If you like spicy food, then keep eating: recently released research shows that super-hot foods like chili peppers may help you live longer.
“There is accumulating evidence from mostly experimental research to show the benefit of spices or their active components on human health,” said Lu Qi, an associate professor at Harvard School of Public Health and co-author of the study published this week in the BMJ.
Data collected from 2004 to 2008 for the China Kadoorie Biobank was analyzed by researchers at the Chinese Academy of Medical Sciences. Using self-reported questionnaires, the team analyzed the spicy food consumption of close to half a million people aged 30 to 70 across 10 regions in China, many of whom had suffered heart disease, cancer, and stroke.
The scientists then reviewed the records of 20,224 individuals who died over a 7-year follow-up period and concluded that those who consumed spicy food 6-7 times per week had a 14% lower risk of premature death from all causes compared with people who ate spicy foods less than once a week. In particular, those who regularly consumed spicy food were found to have a lower risk of death from cancer or ischemic heart and respiratory system diseases.
Fresh and dried chili peppers appeared to be the most common spicy sources.
The researchers wrote that capsaicin, a bioactive ingredient in chili peppers, is most likely the reason why individuals reaped so many health benefits from eating spicy foods. Capsaicin can help the body burn fat more quickly, and folk medicine practitioners swear by the substances to help fight infection and stimulate the kidneys, lungs, and heart.
Daphne Miller, associate clinical professor at the University of California, San Francisco and author of The Jungle Effect: The Healthiest Diets from Around the World, Why They Work and How to Make Them Work for You, says there are many variables associated with eating spicy food that haven’t been accounted for. The researchers note limitations within their research including the lack of information about other dietary and lifestyle habits or how spicy food was cooked or prepared.
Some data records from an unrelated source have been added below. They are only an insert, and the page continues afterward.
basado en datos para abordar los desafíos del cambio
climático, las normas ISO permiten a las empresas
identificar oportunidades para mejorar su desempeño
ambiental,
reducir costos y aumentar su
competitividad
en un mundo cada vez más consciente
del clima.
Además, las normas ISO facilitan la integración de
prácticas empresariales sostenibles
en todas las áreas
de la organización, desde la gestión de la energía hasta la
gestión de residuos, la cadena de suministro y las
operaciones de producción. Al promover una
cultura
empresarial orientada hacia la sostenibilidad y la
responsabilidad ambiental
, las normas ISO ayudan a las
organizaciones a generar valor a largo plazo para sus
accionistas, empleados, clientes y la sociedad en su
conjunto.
The team also notes in the report that although chili pepper was the most commonly used spice among hot-foot lovers, the use of different spices tends to increase as the use of chili pepper increases. Many of these various spices may provide health benefits of their own. Spicy foods have high levels of a chemical known as phenol, which contain many nutritional and anti-inflammatory values.
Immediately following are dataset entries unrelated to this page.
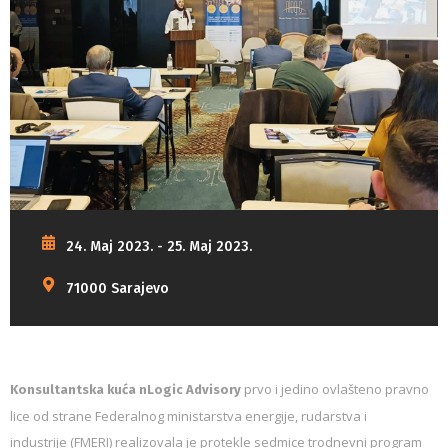
24. Maj 2023. - 25. Maj 2023.
71000 Sarajevo
prvo i jedino ovlašteno pravno
Konsultantska kuća
nLogic Advisory
lice od strane Federalnog ministarstva energije, rudarstva i
industrije (FMERI) realizovala je protekle sedmice trodnevni program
Now, scientists need to figure out if the health benefits observed in people who heat spicy food is “a biological mechanism or a behavioral mechanism,” according to Bio-psychologist John E. Hayes, who is an associate professor of food science and director of Sensory Evaluation Center at Penn State University.
Eating spicy food could trigger thermogenesis to occur – a biological connection that causes the basil metabolic rate to rise. A behavioral mechanism could be that eating spicy food makes people eat slower, thereby causing them to consume fewer calories.
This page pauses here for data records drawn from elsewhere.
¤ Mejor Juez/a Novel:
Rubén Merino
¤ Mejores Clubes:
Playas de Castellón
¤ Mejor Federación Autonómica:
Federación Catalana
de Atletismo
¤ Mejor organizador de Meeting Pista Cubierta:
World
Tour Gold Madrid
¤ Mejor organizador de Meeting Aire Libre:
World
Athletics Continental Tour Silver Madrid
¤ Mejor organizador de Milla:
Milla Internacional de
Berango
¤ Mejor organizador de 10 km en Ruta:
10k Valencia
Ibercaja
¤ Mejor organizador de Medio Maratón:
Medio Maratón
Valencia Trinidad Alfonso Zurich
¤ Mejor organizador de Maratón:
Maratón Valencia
Qi says a good way to find out would be to study other cultures of people who eat spicy food, such as those in India.
“It’s a very big study, a very controlled study,” he said, that may not generalize to other countries – this is the capsaicin and weight loss connection. For instance, in the U.S., “spicy food is ubiquitously available but not ubiquitously consumed.”
“You have to consider that when we talk about spicy food, we can mean vastly different things, with different health implications,” Hayes said. “That spicy food could be low-energy-density vegetables, like kimchee. Or it could be a high-energy-density food like barbecue spare ribs.”
But until we know more, one piece of valuable advice: don’t use the study’s findings as an excuse to chow down on barbecue spare ribs or two-dozen Buffalo wings. Simply try incorporating some chili peppers, jalapenos, or cayenne pepper in your meals.